RRI.CO.ID, Banjarmasin – Bertepatan dengan momentum Hari Kartini, Selasa, 21 April 2026, puluhan ibu pelaku UMKM memadati ruang salah satu hotel berbintang di Banjarmasin. Mereka mengikuti Sosialisasi Perizinan Usaha Mikro yang digagas Dinas Koperasi, Usaha Mikro, dan Tenaga Kerja (Diskopumker) Kota Banjarmasin sebagai langkah konkret mendorong UMKM naik kelas.

Kegiatan tersebut dibuka langsung oleh Plt. Sekretaris Daerah Kota Banjarmasin, Doly Syahbana, mewakili Wali Kota Muhammad Yamin. Dalam sambutannya, Doly menegaskan pentingnya legalitas bagi pelaku usaha mikro.

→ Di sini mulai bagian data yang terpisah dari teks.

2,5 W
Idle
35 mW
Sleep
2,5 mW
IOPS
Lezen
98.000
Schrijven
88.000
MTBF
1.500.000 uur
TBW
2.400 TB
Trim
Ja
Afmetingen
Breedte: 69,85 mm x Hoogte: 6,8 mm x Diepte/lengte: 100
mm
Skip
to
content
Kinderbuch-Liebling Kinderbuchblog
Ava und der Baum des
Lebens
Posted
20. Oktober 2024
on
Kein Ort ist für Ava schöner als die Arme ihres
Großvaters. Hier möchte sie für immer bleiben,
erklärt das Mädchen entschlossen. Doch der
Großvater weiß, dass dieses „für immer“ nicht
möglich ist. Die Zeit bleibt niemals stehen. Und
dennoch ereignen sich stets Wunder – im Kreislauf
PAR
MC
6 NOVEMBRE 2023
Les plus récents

“Atas nama pribadi dan Pemerintah Kota Banjarmasin, saya menyambut baik dan sangat mengapresiasi upaya ini. Ini bentuk komitmen bersama dalam mendorong penguatan kapasitas, legalitas, dan daya saing pelaku usaha mikro di Kota Banjarmasin,” ujarnya.

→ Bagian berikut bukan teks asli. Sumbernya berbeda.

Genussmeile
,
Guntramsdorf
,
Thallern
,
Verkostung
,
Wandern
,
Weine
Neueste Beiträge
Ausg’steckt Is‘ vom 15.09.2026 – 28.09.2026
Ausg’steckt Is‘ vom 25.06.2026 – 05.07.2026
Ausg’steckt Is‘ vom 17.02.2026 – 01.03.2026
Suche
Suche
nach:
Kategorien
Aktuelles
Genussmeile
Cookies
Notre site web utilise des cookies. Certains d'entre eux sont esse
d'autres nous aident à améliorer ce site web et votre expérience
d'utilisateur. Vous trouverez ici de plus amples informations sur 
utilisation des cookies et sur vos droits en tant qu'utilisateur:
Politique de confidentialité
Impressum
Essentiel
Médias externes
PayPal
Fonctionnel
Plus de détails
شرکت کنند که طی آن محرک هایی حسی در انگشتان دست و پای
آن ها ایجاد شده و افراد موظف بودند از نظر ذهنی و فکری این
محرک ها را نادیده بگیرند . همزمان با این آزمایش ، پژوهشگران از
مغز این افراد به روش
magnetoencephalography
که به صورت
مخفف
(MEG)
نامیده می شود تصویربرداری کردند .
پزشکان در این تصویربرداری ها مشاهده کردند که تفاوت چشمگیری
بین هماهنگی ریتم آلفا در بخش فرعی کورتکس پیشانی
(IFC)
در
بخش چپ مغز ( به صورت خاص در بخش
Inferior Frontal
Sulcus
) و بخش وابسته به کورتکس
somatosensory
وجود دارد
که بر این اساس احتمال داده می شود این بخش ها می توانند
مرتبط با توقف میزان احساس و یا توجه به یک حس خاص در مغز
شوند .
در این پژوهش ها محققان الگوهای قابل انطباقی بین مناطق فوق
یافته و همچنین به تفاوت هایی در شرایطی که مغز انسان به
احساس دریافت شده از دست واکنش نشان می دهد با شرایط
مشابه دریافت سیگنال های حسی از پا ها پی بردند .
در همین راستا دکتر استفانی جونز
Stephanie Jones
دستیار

Ia menegaskan, usaha mikro bukan sekadar pelengkap, melainkan pilar utama ekonomi daerah yang harus terus didorong berkembang. Menurutnya, di tengah persaingan dan perubahan pasar, pelaku usaha tak cukup hanya bertahan.

“Perizinan bukan sekadar kewajiban administratif. Ini pintu masuk untuk kepastian hukum, akses pembiayaan, peluang kemitraan, hingga program pemberdayaan pemerintah,” ujarnya.

Lebih jauh, Ia mengingatkan bahwa legalitas usaha menjadi fondasi penting untuk meningkatkan kualitas produk. Dengan izin resmi, UMKM lebih siap memenuhi standar mutu, keamanan, dan membangun kepercayaan konsumen.

“Manfaatkan sosialisasi ini sebaik-baiknya. Pahami materinya, jangan ragu bertanya. Pemahaman yang baik akan membantu mengurus legalitas secara benar, mudah, dan sesuai ketentuan,” ucapnya.

Doly juga menekankan pentingnya pendampingan berkelanjutan dari pemerintah agar pelaku UMKM tidak berjalan sendiri. “Agar pelaku usaha tidak merasa berjalan sendiri, tetapi benar-benar didukung untuk tumbuh,” ujarnya.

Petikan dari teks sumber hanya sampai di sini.